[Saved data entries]
------------------------
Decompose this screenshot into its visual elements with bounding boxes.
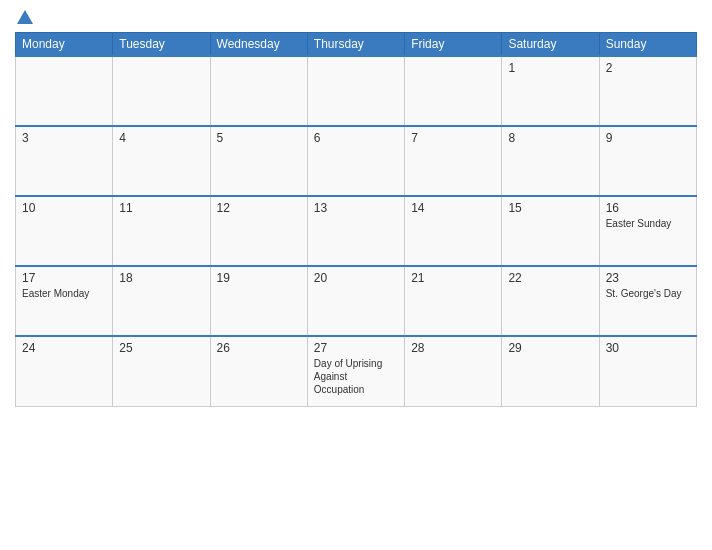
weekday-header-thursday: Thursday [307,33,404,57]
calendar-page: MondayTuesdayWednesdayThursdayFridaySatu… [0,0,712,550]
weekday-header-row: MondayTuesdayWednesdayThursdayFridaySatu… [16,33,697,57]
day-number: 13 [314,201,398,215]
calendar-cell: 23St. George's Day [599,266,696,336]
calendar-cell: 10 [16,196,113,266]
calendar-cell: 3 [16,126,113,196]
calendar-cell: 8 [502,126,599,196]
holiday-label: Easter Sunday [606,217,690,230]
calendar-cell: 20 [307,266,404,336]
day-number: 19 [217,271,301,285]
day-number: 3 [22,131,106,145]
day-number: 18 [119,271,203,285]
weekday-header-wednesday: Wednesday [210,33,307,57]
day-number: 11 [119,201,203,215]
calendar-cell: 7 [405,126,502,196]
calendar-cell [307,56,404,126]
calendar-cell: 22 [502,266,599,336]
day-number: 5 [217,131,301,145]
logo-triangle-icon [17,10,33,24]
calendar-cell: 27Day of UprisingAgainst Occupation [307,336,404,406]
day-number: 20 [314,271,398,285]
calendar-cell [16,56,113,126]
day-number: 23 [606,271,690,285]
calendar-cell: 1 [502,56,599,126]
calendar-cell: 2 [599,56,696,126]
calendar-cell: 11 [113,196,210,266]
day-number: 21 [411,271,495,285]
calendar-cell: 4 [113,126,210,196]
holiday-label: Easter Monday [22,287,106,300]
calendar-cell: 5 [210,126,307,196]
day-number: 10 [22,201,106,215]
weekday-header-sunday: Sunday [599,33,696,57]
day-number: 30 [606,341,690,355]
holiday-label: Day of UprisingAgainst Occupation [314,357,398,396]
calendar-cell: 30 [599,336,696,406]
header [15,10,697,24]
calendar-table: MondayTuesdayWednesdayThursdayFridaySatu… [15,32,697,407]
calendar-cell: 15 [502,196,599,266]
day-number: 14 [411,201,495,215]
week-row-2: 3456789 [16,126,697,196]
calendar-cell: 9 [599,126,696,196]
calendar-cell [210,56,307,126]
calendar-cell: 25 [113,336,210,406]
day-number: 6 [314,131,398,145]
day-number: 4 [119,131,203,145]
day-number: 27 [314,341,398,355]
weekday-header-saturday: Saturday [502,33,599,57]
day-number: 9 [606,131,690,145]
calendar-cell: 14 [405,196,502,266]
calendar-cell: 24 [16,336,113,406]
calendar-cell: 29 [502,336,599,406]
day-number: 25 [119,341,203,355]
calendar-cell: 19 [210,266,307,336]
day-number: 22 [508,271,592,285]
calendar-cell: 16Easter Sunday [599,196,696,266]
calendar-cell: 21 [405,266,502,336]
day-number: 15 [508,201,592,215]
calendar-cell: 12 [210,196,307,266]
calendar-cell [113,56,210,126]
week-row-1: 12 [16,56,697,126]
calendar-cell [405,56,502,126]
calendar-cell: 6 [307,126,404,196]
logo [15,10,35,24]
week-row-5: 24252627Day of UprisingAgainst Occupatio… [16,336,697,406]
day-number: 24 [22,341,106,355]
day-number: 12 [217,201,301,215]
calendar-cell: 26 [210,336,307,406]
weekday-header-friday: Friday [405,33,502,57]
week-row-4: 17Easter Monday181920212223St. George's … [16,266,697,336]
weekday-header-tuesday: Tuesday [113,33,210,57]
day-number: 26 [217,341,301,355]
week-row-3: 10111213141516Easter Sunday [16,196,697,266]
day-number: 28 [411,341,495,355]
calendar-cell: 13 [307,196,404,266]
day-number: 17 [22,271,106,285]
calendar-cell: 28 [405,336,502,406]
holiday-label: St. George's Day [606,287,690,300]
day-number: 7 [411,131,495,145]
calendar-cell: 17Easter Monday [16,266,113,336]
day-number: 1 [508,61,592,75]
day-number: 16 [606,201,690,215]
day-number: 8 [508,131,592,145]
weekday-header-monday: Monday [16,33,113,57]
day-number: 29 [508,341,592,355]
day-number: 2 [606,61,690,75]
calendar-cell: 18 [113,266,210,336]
------------------------
What is being asked: Copy each line above containing the string "Occupation".

Task output:
calendar-cell: 27Day of UprisingAgainst Occupation [307,336,404,406]
holiday-label: Day of UprisingAgainst Occupation [314,357,398,396]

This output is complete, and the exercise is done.